Reading Plans for 2016
It seems that 2016 is the year of Reading Challenges. Have you seen the one Tim Challies put on his blog? (Complete with printable category lists.) Redeemed Reader has a version for younger readers as well. I'm starting to see personal lists showing up on various blogs I read such as this one or this one or this one.
Up until now, I've been a fairly spontaneous reader. I tend make book choices based on various reviews and favorite authors, but now, for the first time, I've compiled a moderately thorough list of books across a number of genres and themes to read in the new year. Strange, considering that I've been making such literature lists for my kids for years!
I suppose I've shied away from making my own literature lists because I enjoy the freedom of picking whatever appeals to me at a given time. Reading is my primary relaxation. I read nearly every night for at least a few minutes, even on those nights I'm totally spent. And I haven't wanted to ruin that time by making it drudgery.

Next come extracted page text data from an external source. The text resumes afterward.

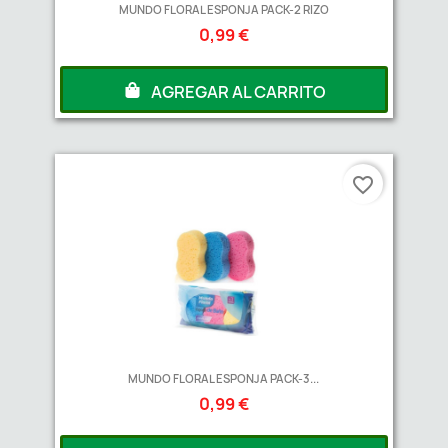
MUNDO FLORAL ESPONJA PACK-2 RIZO
0,99 €
AGREGAR AL CARRITO
favorite_border
MUNDO FLORAL ESPONJA PACK-3...
0,99 €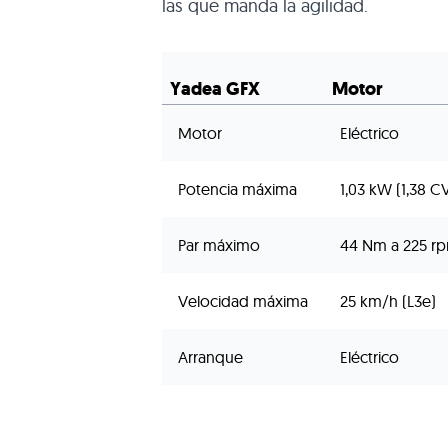
las que manda la agilidad.
Yadea GFX
Motor
Motor
Eléctrico
Potencia máxima
1,03 kW (1,38 C
Par máximo
44 Nm a 225 r
Velocidad máxima
25 km/h (L3e)
Arranque
Eléctrico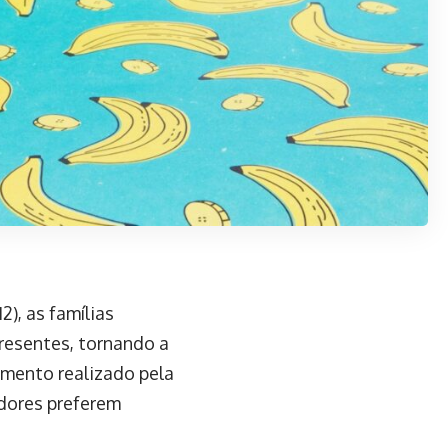
), as famílias
presentes, tornando a
amento realizado pela
dores preferem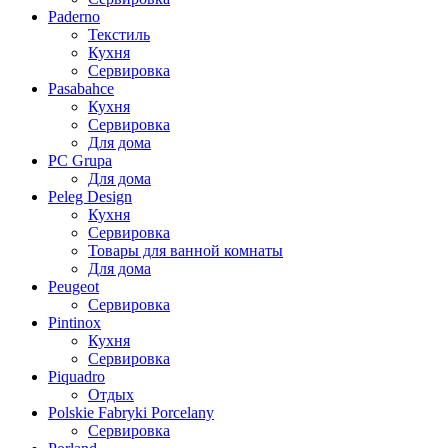
Paderno
Текстиль
Кухня
Сервировка
Pasabahce
Кухня
Сервировка
Для дома
PC Grupa
Для дома
Peleg Design
Кухня
Сервировка
Товары для ванной комнаты
Для дома
Peugeot
Сервировка
Pintinox
Кухня
Сервировка
Piquadro
Отдых
Polskie Fabryki Porcelany
Сервировка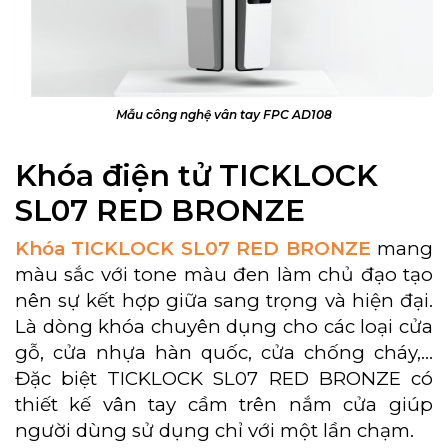
Mẫu công nghệ vân tay FPC AD108
Khóa điện tử TICKLOCK
SL07 RED BRONZE
Khóa TICKLOCK SL07 RED BRONZE
mang
màu sắc với tone màu đen làm chủ đạo tạo
nên sự kết hợp giữa sang trọng và hiện đại.
Là dòng khóa chuyên dụng cho các loại cửa
gỗ, cửa nhựa hàn quốc, cửa chống cháy,…
Đặc biệt TICKLOCK SL07 RED BRONZE có
thiết kế vân tay cầm trên nắm cửa giúp
người dùng sử dụng chỉ với một lần chạm.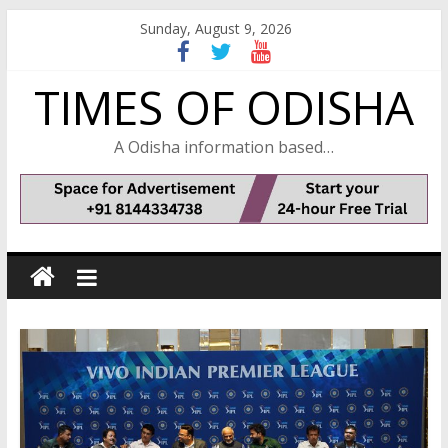
Skip
Sunday, August 9, 2026
to
content
TIMES OF ODISHA
A Odisha information based…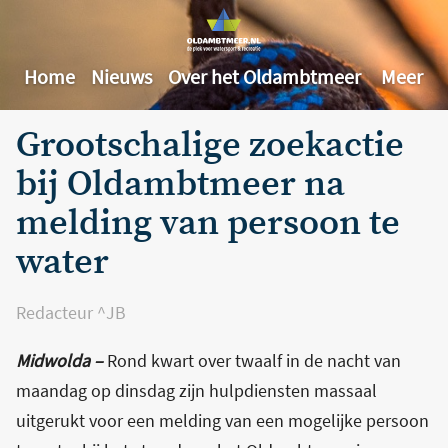
Home
Nieuws
Over het Oldambtmeer
Meer
Grootschalige zoekactie
bij Oldambtmeer na
melding van persoon te
water
Redacteur ^JB
Midwolda –
Rond kwart over twaalf in de nacht van
maandag op dinsdag zijn hulpdiensten massaal
uitgerukt voor een melding van een mogelijke persoon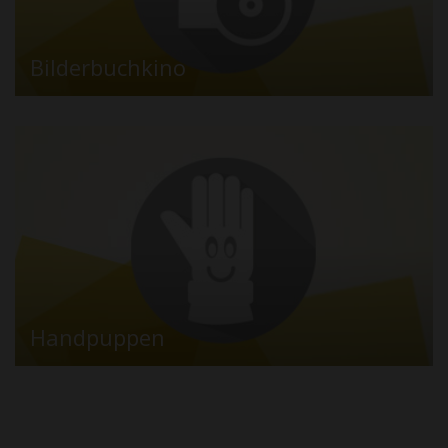
Bilderbuchkino
Handpuppen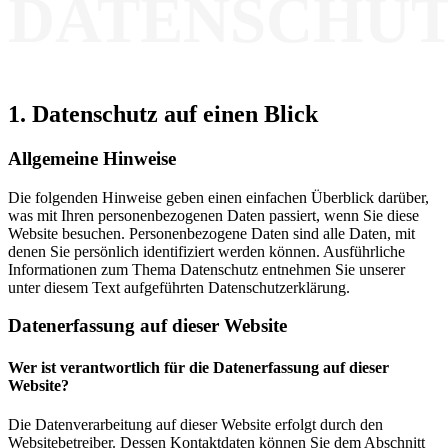
D
A
T
E
N
S
C
H
U
1. Datenschutz auf einen Blick
Allgemeine Hinweise
Die folgenden Hinweise geben einen einfachen Überblick darüber,
was mit Ihren personenbezogenen Daten passiert, wenn Sie diese
Website besuchen. Personenbezogene Daten sind alle Daten, mit
denen Sie persönlich identifiziert werden können. Ausführliche
Informationen zum Thema Datenschutz entnehmen Sie unserer
unter diesem Text aufgeführten Datenschutzerklärung.
Datenerfassung auf dieser Website
Wer ist verantwortlich für die Datenerfassung auf dieser
Website?
Die Datenverarbeitung auf dieser Website erfolgt durch den
Websitebetreiber. Dessen Kontaktdaten können Sie dem Abschnitt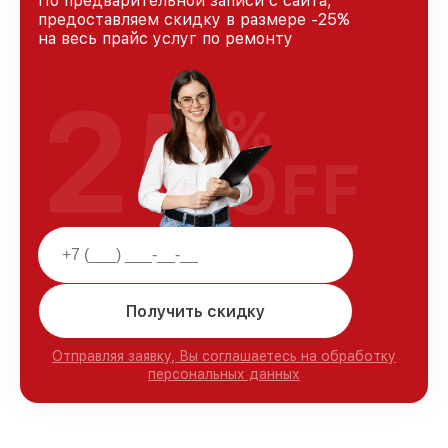
По предварительной записи с сайта,
предоставляем скидку в размере -25%
на весь прайс услуг по ремонту
25
%
OFF
Получить скидку
Отправляя заявку, Вы соглашаетесь на обработку
персональных данных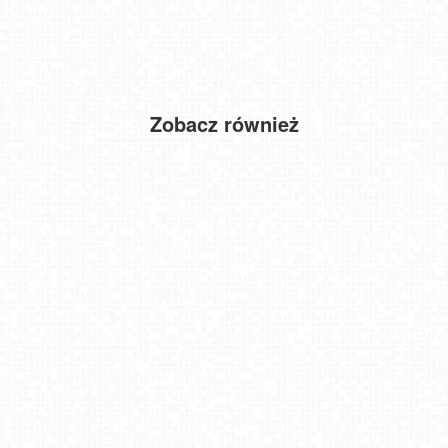
Zobacz również
Niechorze - widok na molo i plażę NOWOŚĆ
Muzeum Wsi Mazowieckiej w Sierpcu - NOWOŚĆ
Bania - Białka Tatrzańska
Elbląg - widok na panoramę miasta NOWOŚĆ
Karpacz - stok Maciuś
Kraków - Nowa Huta
WROCŁAW - widok na Stare Miasto
DARŁOWO - widok na Rynek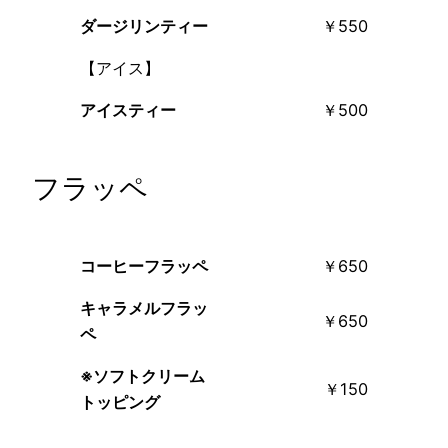
ダージリンティー
￥550
【アイス】
アイスティー
￥500
フラッペ
コーヒーフラッペ
￥650
キャラメルフラッ
￥650
ペ
※ソフトクリーム
￥150
トッピング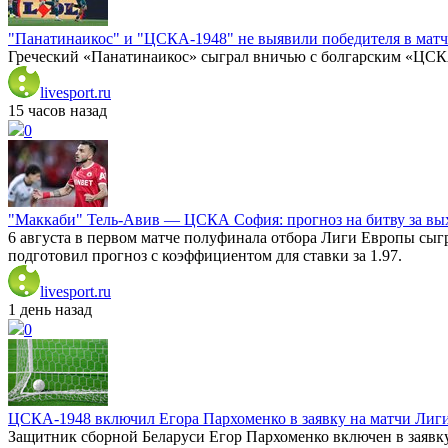
"Панатинаикос" и "ЦСКА-1948" не выявили победителя в матче
Греческий «Панатинаикос» сыграл вничью с болгарским «ЦСКА
livesport.ru
15 часов назад
0
"Маккаби" Тель-Авив — ЦСКА София: прогноз на битву за вых
6 августа в первом матче полуфинала отбора Лиги Европы сы
подготовил прогноз с коэффициентом для ставки за 1.97.
livesport.ru
1 день назад
0
ЦСКА-1948 включил Егора Пархоменко в заявку на матчи Лиг
Защитник сборной Беларуси Егор Пархоменко включен в заявку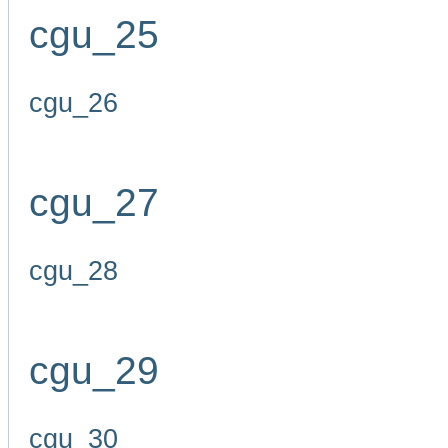
cgu_25
cgu_26
cgu_27
cgu_28
cgu_29
cgu_30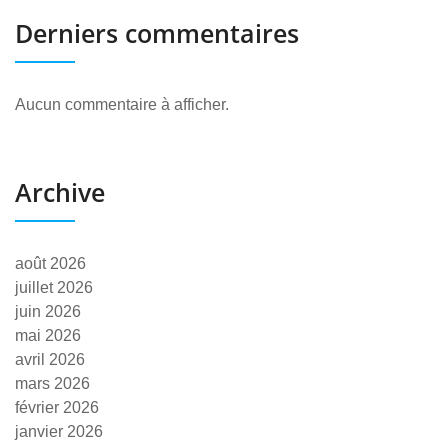
Derniers commentaires
Aucun commentaire à afficher.
Archive
août 2026
juillet 2026
juin 2026
mai 2026
avril 2026
mars 2026
février 2026
janvier 2026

But this year is going to be different! Because this year I'm going to actually work from a list of titles I've put together. And the reason is because I want to expand the types of books I read and aim for some more helpful volumes than the ones I naturally turn to.
And yet, in order to not turn my favorite pastime into heavy labor, I've put together some guidelines. I want to keep reading fun, but challenge myself at the same time.
Anne's Notes to Self for 2016 Reading:1. Aim to read widely over numerous genres and themes!
2. Read wisely.
2. Have three (sometimes more) books to choose from at any give time.
One should be "stiff," one "moderately easy," and one a novel. Of these, one should be a book which will help me grow spiritually. Here's what "A." wrote back in 1892 in Charlotte Mason's Parent's Review magazine:
The wisest woman I ever knew–the best wife, the best mother, the best mistress, the best friend–told me once, when I asked her how, with her weak health and many calls upon her time, she managed to read so much, “I always keep three books going–a stiff book, a moderately easy book, and a novel, and I always take up the one I feel fit for!” That is the secret; always have something “going” to grow by. If we mothers were all “growing” there would be less going astray among our boys, less separation in mind from our girls.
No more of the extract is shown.